--- Records supplied Enclosed Below ---

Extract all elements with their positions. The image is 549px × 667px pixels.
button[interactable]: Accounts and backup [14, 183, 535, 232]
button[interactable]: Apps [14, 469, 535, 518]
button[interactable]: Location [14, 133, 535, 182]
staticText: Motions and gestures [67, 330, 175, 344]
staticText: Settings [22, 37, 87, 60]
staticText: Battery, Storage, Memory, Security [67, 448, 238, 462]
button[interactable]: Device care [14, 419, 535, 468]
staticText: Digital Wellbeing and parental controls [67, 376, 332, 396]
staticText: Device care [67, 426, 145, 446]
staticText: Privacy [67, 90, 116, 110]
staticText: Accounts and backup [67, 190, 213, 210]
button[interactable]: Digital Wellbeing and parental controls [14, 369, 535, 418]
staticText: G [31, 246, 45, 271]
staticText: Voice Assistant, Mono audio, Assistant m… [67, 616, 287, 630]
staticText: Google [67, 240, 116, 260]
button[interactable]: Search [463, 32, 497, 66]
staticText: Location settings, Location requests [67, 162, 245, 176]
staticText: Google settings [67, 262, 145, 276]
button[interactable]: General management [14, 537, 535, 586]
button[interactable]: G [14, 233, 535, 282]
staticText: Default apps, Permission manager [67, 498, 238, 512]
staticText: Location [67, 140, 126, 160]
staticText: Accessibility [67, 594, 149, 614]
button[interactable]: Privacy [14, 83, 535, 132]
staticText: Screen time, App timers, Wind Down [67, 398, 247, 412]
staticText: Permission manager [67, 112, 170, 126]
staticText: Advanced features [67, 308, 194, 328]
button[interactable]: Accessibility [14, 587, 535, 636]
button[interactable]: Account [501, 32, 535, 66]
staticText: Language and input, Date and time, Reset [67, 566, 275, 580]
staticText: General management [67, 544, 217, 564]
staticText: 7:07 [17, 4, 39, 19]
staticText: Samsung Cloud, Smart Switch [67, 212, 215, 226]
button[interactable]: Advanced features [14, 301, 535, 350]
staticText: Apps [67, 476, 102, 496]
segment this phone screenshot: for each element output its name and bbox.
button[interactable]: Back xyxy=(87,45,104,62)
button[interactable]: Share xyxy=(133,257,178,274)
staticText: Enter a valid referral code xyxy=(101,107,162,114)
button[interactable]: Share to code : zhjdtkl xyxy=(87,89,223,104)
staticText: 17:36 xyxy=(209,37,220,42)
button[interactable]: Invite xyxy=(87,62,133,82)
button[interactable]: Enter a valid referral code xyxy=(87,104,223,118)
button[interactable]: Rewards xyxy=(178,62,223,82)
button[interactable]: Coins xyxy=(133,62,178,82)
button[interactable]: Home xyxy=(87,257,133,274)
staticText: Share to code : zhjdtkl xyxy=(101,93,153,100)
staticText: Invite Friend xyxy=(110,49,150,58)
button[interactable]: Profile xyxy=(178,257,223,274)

--- End of Enclosed Records supplied ---

◆ **Work to complete**
Return all lines from the data above with "code" in them.

◆ **Answer to the problem**
staticText: Enter a valid referral code xyxy=(101,107,162,114)
button[interactable]: Share to code : zhjdtkl xyxy=(87,89,223,104)
button[interactable]: Enter a valid referral code xyxy=(87,104,223,118)
staticText: Share to code : zhjdtkl xyxy=(101,93,153,100)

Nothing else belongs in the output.